In the furniture industry, upholstered furniture is built by a series of craftsmen in a series of steps, each craftsman having a specialty in the manufacturing process. At each step, the work in process is lifted and positioned on a support, usually two "saw horses", and the craftsman then performs his speciality with the workpiece in that position. The fruit of his labors is then removed from the support and then moved to another station where still another craftsman lifts the work in process onto another support and performs his particular task. This basic process is continued until the work in process becomes finished goods.
This basic method is shown in FIG. 1 and 2, the figures showing the initial station in an upholstering furniture production process, namely, the providing of a wooden frame 2 and placing it on saw horses 1 by craftsman 3 in preparation to performing various upholstering procedures to frame 2.
Apart from the inconvenience of lifting required by craftsman 3 and associated Workman's Compensation Claims associated with lifting, the prior art method limits the workpiece (frame 2) to one elevated position, i.e., that position shown in FIG. 2. It would be more desirable if the craftsman had the capability of not only avoiding the physical danger of lifting workpiece 2, but could place it in a multitude of positions compatible to the craftsman's height or body build, and/or the particular task at hand. It is towards the solution of these problems that this invention is directed.

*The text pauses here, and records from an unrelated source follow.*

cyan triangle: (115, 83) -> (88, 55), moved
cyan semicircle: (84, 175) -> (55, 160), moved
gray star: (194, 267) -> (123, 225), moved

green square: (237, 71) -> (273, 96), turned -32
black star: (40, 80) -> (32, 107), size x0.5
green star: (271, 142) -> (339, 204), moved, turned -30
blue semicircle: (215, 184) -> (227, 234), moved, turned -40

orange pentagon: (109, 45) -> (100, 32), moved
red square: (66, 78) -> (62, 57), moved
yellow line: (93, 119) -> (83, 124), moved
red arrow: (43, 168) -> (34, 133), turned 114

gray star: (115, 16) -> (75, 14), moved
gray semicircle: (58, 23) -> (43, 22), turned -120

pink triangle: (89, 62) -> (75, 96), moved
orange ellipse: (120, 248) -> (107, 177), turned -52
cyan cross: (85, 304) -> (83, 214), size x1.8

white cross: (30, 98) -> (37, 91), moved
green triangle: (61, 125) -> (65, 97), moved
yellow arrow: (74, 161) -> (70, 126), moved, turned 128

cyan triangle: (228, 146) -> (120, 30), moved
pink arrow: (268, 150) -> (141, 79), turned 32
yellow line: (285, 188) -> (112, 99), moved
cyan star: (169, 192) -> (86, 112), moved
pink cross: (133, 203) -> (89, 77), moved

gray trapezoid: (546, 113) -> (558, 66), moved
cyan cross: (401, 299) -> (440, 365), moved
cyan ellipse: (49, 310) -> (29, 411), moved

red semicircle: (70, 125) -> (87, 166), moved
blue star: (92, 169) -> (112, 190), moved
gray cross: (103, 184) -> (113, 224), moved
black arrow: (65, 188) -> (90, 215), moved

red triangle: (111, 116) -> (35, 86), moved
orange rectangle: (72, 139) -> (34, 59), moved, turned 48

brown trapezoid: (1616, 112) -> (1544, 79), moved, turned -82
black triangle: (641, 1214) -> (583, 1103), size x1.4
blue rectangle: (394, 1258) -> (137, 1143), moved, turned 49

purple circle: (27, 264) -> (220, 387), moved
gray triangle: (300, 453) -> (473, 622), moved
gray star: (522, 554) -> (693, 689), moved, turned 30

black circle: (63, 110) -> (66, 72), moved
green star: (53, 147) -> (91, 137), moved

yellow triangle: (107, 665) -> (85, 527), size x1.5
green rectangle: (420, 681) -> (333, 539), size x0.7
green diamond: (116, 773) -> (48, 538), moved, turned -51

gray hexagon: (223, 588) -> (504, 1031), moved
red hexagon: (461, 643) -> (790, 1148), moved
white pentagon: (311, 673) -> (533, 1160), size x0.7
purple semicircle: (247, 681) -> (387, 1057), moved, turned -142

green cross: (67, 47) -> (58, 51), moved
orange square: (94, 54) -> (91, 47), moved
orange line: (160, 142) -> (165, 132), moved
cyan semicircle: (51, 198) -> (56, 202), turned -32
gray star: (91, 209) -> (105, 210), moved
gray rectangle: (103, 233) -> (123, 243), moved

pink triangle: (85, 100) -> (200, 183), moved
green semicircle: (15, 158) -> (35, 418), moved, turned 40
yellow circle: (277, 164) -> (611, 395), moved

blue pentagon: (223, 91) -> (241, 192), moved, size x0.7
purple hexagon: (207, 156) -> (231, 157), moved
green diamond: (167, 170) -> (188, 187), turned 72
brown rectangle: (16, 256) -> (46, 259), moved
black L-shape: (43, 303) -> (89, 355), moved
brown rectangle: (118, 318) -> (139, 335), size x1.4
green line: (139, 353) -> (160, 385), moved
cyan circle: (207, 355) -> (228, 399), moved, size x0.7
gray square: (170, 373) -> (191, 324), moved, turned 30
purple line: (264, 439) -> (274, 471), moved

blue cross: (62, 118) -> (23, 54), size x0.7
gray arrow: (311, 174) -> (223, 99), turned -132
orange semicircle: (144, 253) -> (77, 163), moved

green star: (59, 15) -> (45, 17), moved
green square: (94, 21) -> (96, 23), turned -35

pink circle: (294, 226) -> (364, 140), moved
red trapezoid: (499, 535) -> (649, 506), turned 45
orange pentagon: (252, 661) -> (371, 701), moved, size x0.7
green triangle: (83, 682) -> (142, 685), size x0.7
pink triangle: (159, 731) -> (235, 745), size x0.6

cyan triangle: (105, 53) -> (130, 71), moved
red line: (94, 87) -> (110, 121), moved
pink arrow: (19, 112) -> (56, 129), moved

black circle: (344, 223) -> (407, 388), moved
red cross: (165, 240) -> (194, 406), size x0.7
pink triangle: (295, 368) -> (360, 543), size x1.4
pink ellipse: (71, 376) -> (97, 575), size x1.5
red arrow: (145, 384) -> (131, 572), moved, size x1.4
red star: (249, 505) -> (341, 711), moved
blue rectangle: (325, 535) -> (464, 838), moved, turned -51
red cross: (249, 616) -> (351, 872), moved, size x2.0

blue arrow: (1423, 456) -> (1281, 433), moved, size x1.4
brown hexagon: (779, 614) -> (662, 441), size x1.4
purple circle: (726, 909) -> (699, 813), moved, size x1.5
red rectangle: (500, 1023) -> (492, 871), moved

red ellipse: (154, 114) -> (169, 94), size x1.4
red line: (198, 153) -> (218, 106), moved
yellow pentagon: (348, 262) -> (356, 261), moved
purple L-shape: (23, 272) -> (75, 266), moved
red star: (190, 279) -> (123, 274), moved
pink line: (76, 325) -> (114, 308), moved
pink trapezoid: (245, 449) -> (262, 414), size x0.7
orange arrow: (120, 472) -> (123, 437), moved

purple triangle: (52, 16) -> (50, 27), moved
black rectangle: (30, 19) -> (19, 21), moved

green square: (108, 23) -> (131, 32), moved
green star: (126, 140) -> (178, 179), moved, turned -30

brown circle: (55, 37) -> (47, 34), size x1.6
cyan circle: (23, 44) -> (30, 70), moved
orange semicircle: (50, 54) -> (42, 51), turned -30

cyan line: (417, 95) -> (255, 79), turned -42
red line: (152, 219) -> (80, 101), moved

The device for lifting and positioning a heavy object, as hereinafter more fully described, includes a pair of arms rotatively affixed to a pair of arcuate rack gears fixed to a base; a pair of arm moving pinion gears, each such arm moving pinion gear pair member is fixed to an axle rotatively fixed to each arm and is in mechanical engagement with one of the pair of arcuate rack gears so that when the arm moving pair of pinion gears are rotated they move the pair of arms in a predetermined direction; a foot device rotatively affixed to the pair of arms; a foot pinion gear fixed to an axle rotatively affixed to the pair of arms and fixedly attached to the foot to rotate the foot when the foot pinion gear is rotated; a foot control pinion gear fixedly attached to the base; and, an elongated member having a rack gear on each of its terminal portions, one of such rack gears being in mechanical engagement with the foot pinion gear and the other elongated member rack gear being in mechanical engagement with the foot control pinion gears. In such a combination, when the arm moving pinion gears rotate they cause the elongated member to rotate around the fixed (stationary) foot control pinion gear, which in turn causes the rack gear on the opposite end of the elongated member to move forwardly in a linear fashion and rotate the foot pinion gear at the foot. It is this rotation and mechanical engagement of the elongated member rack gears with the foot and foot control pinion gears that maintains the foot stable and essentially horizontal as the pair of arms of the lifting device are moved from the horizontal to the vertical position (or vice versa) and points inbetween.
FIGS. 1 and 2 are perspective views of prior art practice involving a working support created by two "sawhorses? upon which a workman places a wooden furniture frame to carry out various manufacturing processes.
FIGS. 3, 4, and 5 are side elevations of the invention used in its intended environment, FIGS. 4 and 5 showing the invention positioning the furniture frame in two different positions.
FIG. 6 is a perspective view of the invention.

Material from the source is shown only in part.